One analytics project that went viral in the management suite converted the customer’s tone of voice recorded on a retention call to predict which customers were most likely to churn. My friend gave a demo of this project at a board meeting to demonstrate how his analytics investments were making a real difference.
Yet, almost decade after its inception, Business Analytics remained a support function, working mostly within its own silo. My friend, the analytics evangelist, was becoming more skeptical. The most important business decisions like pricing were made the way they had always been made, based on experience and judgement, with no data scientists at the decision-making table. Tellingly, attrition rates didn’t reduce despite the iconic voice-data-mining project.

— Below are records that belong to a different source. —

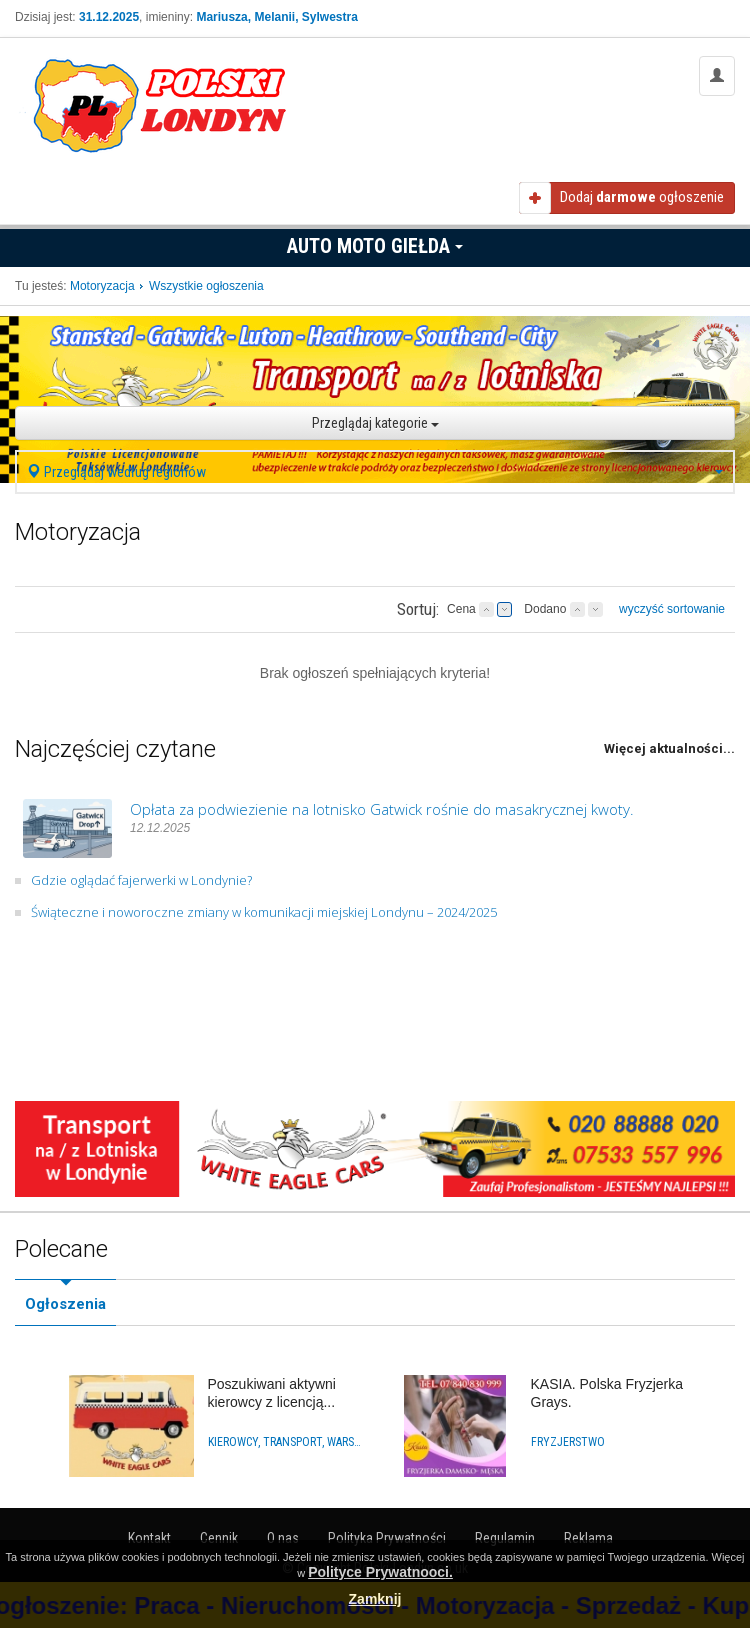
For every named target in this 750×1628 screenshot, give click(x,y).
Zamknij (375, 1599)
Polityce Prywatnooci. (380, 1572)
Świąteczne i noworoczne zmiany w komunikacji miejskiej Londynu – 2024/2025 (264, 912)
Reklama (588, 1538)
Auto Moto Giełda (375, 246)
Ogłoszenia (65, 1304)
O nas (283, 1538)
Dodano (545, 609)
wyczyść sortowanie (672, 609)
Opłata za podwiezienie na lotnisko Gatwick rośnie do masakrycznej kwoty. (382, 809)
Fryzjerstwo (568, 1442)
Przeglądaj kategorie (375, 423)
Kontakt (149, 1538)
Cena (461, 609)
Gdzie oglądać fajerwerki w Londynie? (141, 880)
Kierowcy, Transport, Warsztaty (286, 1442)
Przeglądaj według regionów (375, 472)
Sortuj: (418, 609)
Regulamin (505, 1538)
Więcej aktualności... (669, 748)
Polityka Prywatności (387, 1538)
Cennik (219, 1538)
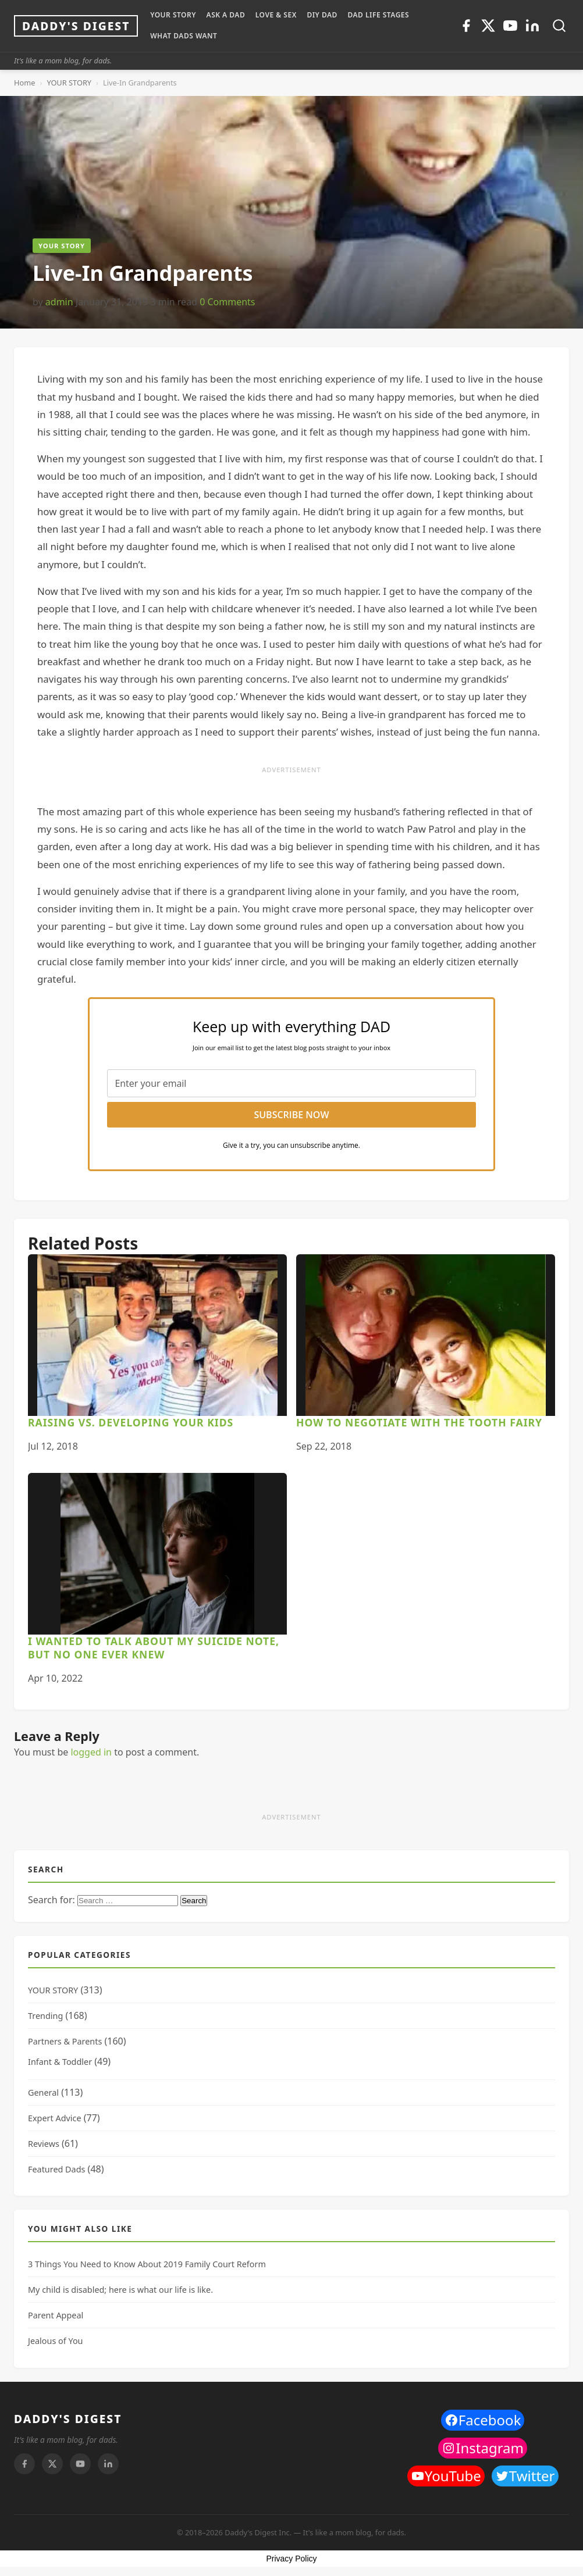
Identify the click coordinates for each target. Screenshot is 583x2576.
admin (59, 301)
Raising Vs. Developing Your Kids (130, 1422)
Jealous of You (55, 2340)
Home (24, 82)
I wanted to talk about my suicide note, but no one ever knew (153, 1647)
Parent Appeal (55, 2315)
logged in (91, 1752)
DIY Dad (322, 15)
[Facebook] (466, 25)
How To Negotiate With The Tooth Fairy (419, 1422)
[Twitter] (488, 25)
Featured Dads (56, 2169)
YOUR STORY (173, 15)
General (43, 2092)
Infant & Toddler (60, 2061)
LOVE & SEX (276, 15)
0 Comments (227, 301)
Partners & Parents (65, 2041)
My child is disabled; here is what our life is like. (120, 2289)
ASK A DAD (226, 15)
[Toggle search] (559, 25)
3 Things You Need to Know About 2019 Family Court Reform (147, 2264)
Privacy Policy (291, 2558)
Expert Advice (54, 2118)
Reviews (43, 2143)
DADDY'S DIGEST (68, 2419)
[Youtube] (510, 25)
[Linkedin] (532, 25)
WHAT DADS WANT (183, 36)
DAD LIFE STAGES (378, 15)
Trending (45, 2015)
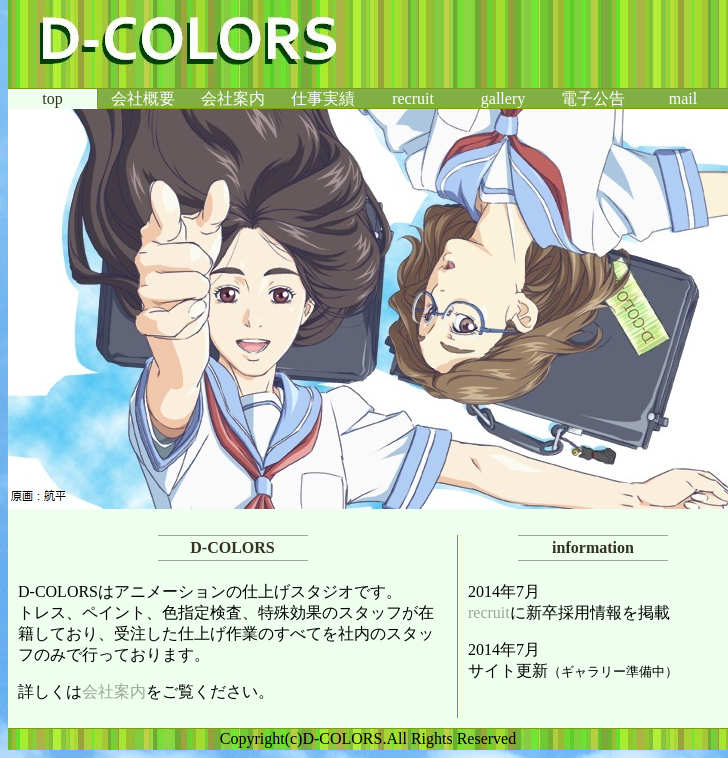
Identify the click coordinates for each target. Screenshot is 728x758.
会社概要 (143, 98)
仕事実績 (323, 98)
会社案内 (233, 98)
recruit (413, 98)
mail (683, 98)
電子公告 (593, 98)
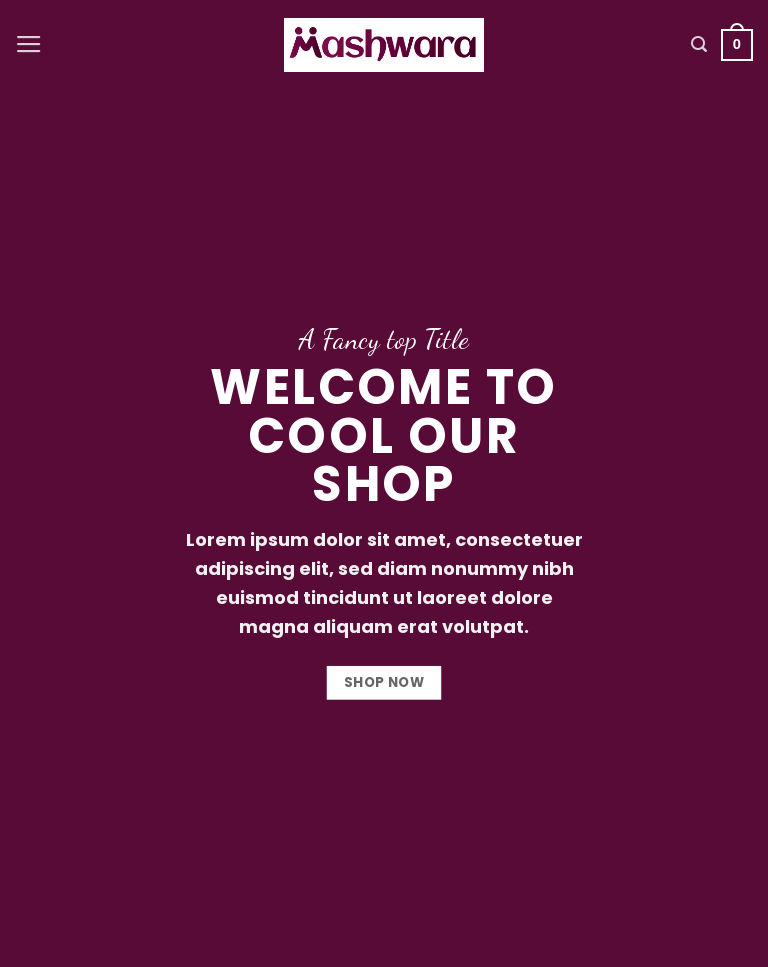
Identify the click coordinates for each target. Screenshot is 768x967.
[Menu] (29, 45)
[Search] (699, 44)
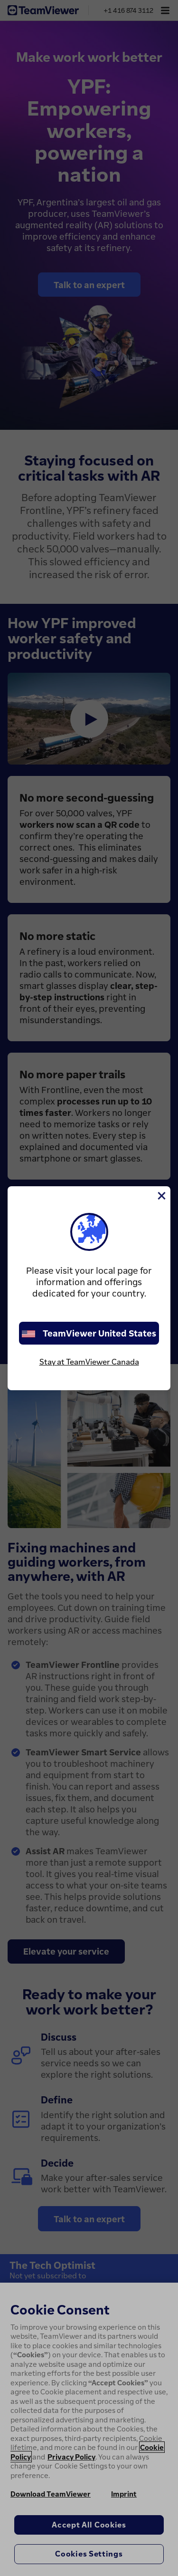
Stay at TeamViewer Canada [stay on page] (89, 1361)
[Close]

We got talking more deeply about the voice-data-mining project to understand how it had ended. The natural next-step would have been to offer a better price/service package to the customers most likely to churn, and to test it against a business-as-usual control. However, Operations didn’t have flexibility to offer different packages to different customers at the call center level. So, this iconic project remained a show-pony despite the quality of the big-data analytics, the insight and the management support.
"Resist the temptation to build gee-whizz analytics without the right experimental foundation. That results in a battle-field strategy without logistics support – a path to defeat"
The frustration of this story really resonated with me, because this is the narrative arc followed by most analytics projects: great data, amazing technique, cool insights, no action, and therefore no business impact.
My guidance (and the Capital One approach to analytics) would be to turn the action cycle upside down. Start with the treatment; in my Canadian friend’s case, that would be the change in price or service packages offered to retain customers. Test this treatment in the real world against a randomized control on customers selected with very simple analytics. Mine the results of the test with big-data to further refine the strategy. Why doesn’t this happen? Very few people would disagree with the principle of experiment-based learning. This is, after all, the foundation of the scientific method.
Typically, the reason this doesn’t happen is institutional. Experimental learning is difficult and expensive. Outsiders - consultants, academics, and Business Analytics departments do not have the authority, knowledge or resources to make this experimentation happen. Fantastic big-data and machine-learning tools are now relatively cheap and easily available. The temptation is to buy into the belief that these amazing tools can create something out of nothing to quickly sell an impressive project, to publish a journal paper - and to worry about the experimentation later. Unfortunately, the truth is that that usually leads to cycles of frustration and cynicism.
So, my guidance & exhortation to my analytics colleagues is to be like the general who is obsessed about logistics, and to obsess about experimental learning. Resist the temptation to build gee-whizz analytics without the right experimental foundation. That results in a battle-field strategy without logistics support – a path to defeat. Instead, focus first on getting operational, real world, in-market experiments in place, even if imperfect. Our big-data and machine learning tools can kick-in subsequently to game changing effect, enabling triumph on the battle-field.